1.1 A few concepts

There are a few concepts that may help you understand scMINER better.

SparseEset

The SparseExpressionSet (or SparseEset for short) is a new class created by scMINER to handle the sparsity in scRNA-seq data. It is derived from ExpressionSet, and enables to compress, store and access efficiently and conveniently.

The SparseEset object is the center of scRNA-seq data analysis by scMINER.

Mutual Information

Mutual information is a measure of the mutual dependence between two random variables. It quantifies the amount of information obtained about one variable through the other variable. In other words, it measures how much knowing the value of one variable reduces uncertainty about the value of the other variable. It’s widely used in probability theory and information theory.

Compared with the linear correlation that used by most existing tools for scRNA-seq data clustering, mutual information provides a more general measure of dependence that can capture both linear and non-linear relationships, and hence may increases the accuracy and sensitivity of scRNA-seq data clustering.

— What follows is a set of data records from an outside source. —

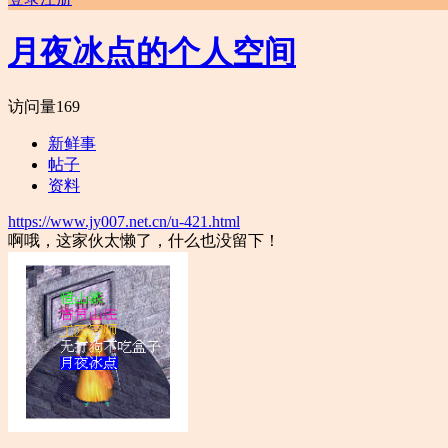
月夜冰点的个人空间
访问量
169
新鲜事
帖子
资料
https://www.jy007.net.cn/u-421.html
啊哦，这家伙太懒了，什么也没留下！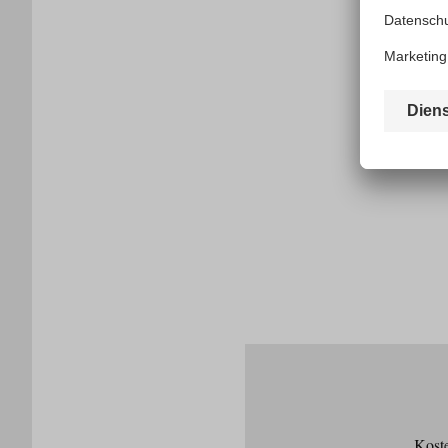
Koste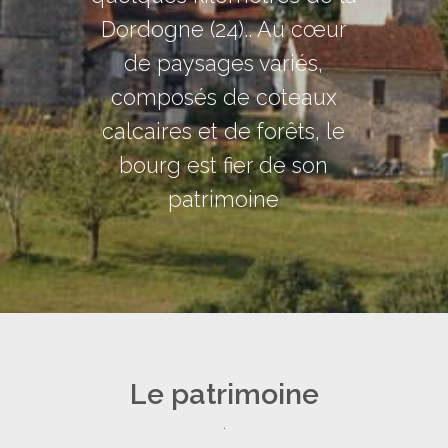
Dordogne (24).. Au cœur
de paysages variés,
composés de coteaux
calcaires et de forêts, le
bourg est fier de son
patrimoine
Le patrimoine
.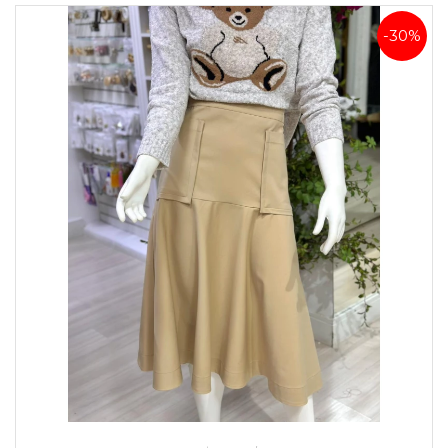
-30%
Saia Midi de Alfaiataria Mônaco Cáqui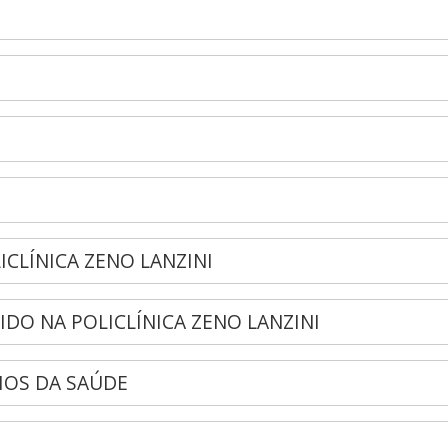
CLÍNICA ZENO LANZINI
IDO NA POLICLÍNICA ZENO LANZINI
IOS DA SAÚDE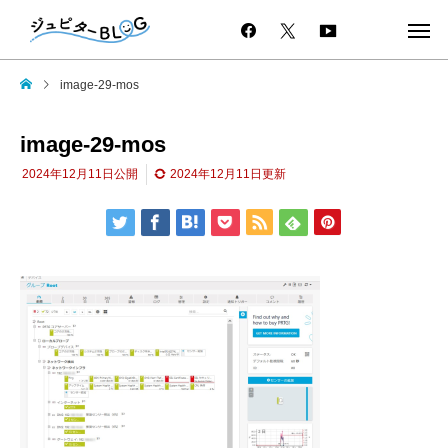
image-29-mos
image-29-mos
2024年12月11日
公開
2024年12月11日
更新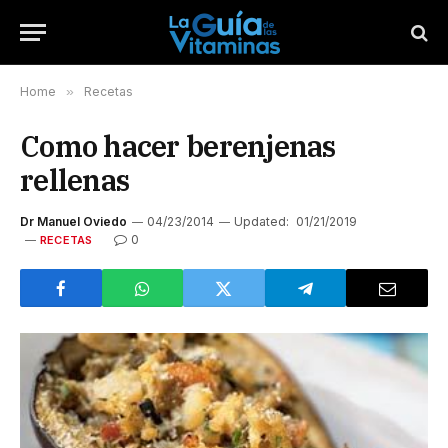
Home
»
Recetas
Como hacer berenjenas
rellenas
Dr Manuel Oviedo
04/23/2014
Updated:
01/21/2019
0
RECETAS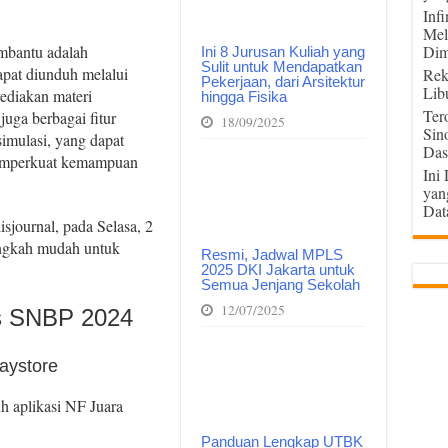
Inf
Mel
embantu adalah
Dim
Ini 8 Jurusan Kuliah yang
Sulit untuk Mendapatkan
pat diunduh melalui
Rek
Pekerjaan, dari Arsitektur
Lib
yediakan materi
hingga Fisika
Ter
juga berbagai fitur
18/09/2025
Sin
simulasi, yang dapat
Das
memperkuat kemampuan
Ini
yan
Dat
sjournal, pada Selasa, 2
angkah mudah untuk
Resmi, Jadwal MPLS
2025 DKI Jakarta untuk
Semua Jenjang Sekolah
12/07/2025
s SNBP 2024
aystore
h aplikasi NF Juara
Panduan Lengkap UTBK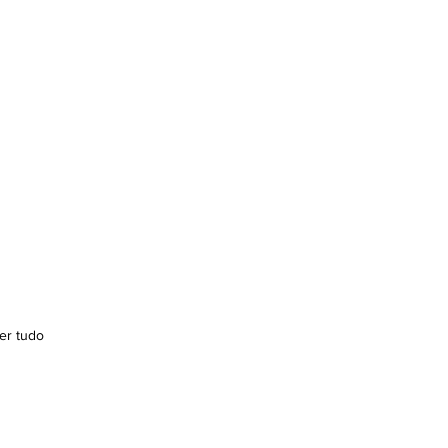
er tudo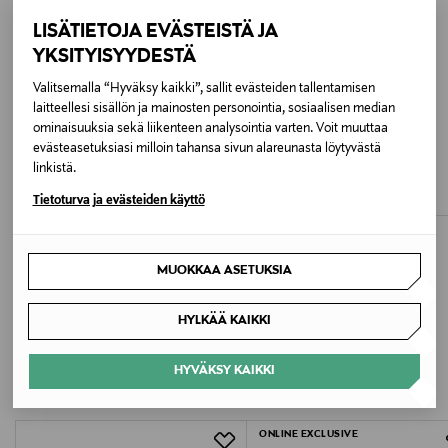
saattaa hetken punoittaa tai nipistellä. Muistathan
LISÄTIETOJA EVÄSTEISTÄ JA
suojata ihosi auringolta AHA:n jälkeen!
YKSITYISYYDESTÄ
Valitsemalla “Hyväksy kaikki”, sallit evästeiden tallentamisen
Pakkauskoko
laitteellesi sisällön ja mainosten personointia, sosiaalisen median
100 ml
ominaisuuksia sekä liikenteen analysointia varten. Voit muuttaa
FRANTSILA
EVOLVE
evästeasetuksiasi milloin tahansa sivun alareunasta löytyvästä
Rose Facial Tonic -kasvovesi 100 ml
Liquid Radiance Glycolic Toner -
linkistä.
Ominaisuus
kasvovesi 100 ml
Original Price
18,90 €
Original Price
27,00 €
Tietoturva ja evästeiden käyttö
Sertifioitu luonnonkosmetiikka, Vegaaninen
Ihotyyppi
MUOKKAA ASETUKSIA
Normaali ja sekaiho, Rasvainen iho
HYLKÄÄ KAIKKI
LISÄÄ KIINNOSTAVIA
Tuotesarja
TUOTTEITA
Murumuru
HYVÄKSY KAIKKI
Väri
ONLINE EXCLUSIVE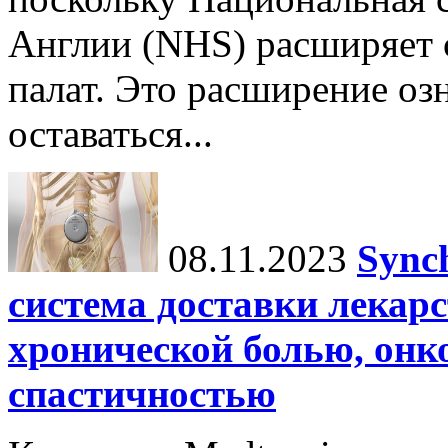
Англии (NHS) расширяет 
палат. Это расширение озн
оставаться...
08.11.2023
Sync
система доставки лекарс
хронической болью, онк
спастичностью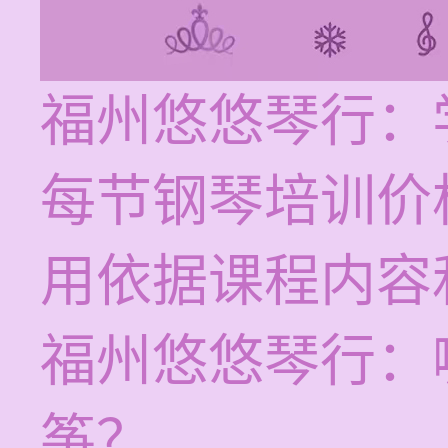
福州悠悠琴行：
每节钢琴培训价格
用依据课程内容
福州悠悠琴行：
筝？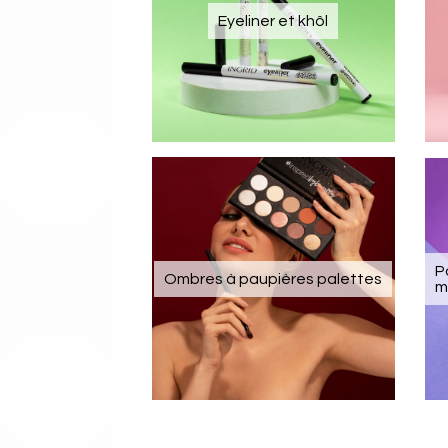
Eyeliner et khôl
P
Ombres à paupières palettes
m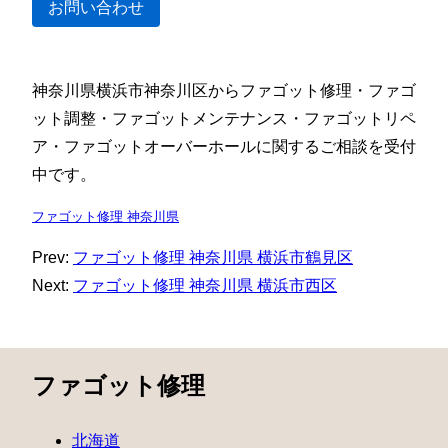
お問い合わせ
神奈川県横浜市神奈川区からファゴット修理・ファゴ
ット調整・ファゴットメンテナンス・ファゴットリペ
ア・ファゴットオーバーホールに関するご相談を受付
中です。
ファゴット修理 神奈川県
Prev:
ファゴット修理 神奈川県 横浜市鶴見区
Next:
ファゴット修理 神奈川県 横浜市西区
ファゴット修理
北海道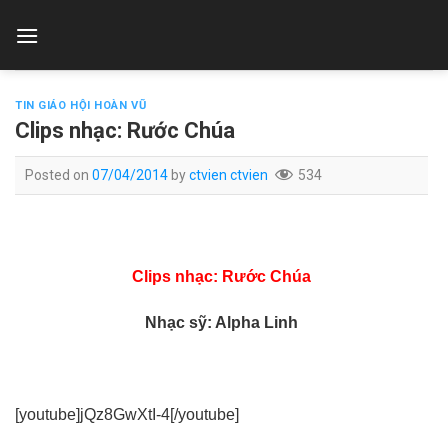
Skip
to
content
TIN GIÁO HỘI HOÀN VŨ
Clips nhạc: Rước Chúa
Posted on
07/04/2014
by
ctvien ctvien
534
Clips nhạc: Rước Chúa
Nhạc sỹ: Alpha Linh
[youtube]jQz8GwXtI-4[/youtube]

Comparison of Linear Correlation and Mutual Information (powered by ChatGPT)
Linear Correlation Mutual Information
Definition Measures linear relationship Measures mutual dependence (both linear and non-linear)
Range -1 to 1 0 to Inf
Sensitivity to outliers Sensitive Less sensitive
Captures Non-linear Relationships No Yes
Common Applications Regression, finance, science Feature selection, clustering, network inference

Gene Activity

The gene activity estimation is one of the most important features of scMINER. Mathematically, the activity of one gene is a type of mean of the expressions of its targets. And biologically, the activity can be interpreted as a measure that describes how actively the driver functions, like the enzymes in digesting their subtracts, kinase in activating their downstream genes. Given the gene expression profiles and networks, scMINER can estimate the activities of some predefined drivers, including not only transcription factors (TFs) but also signaling genes (SIGs).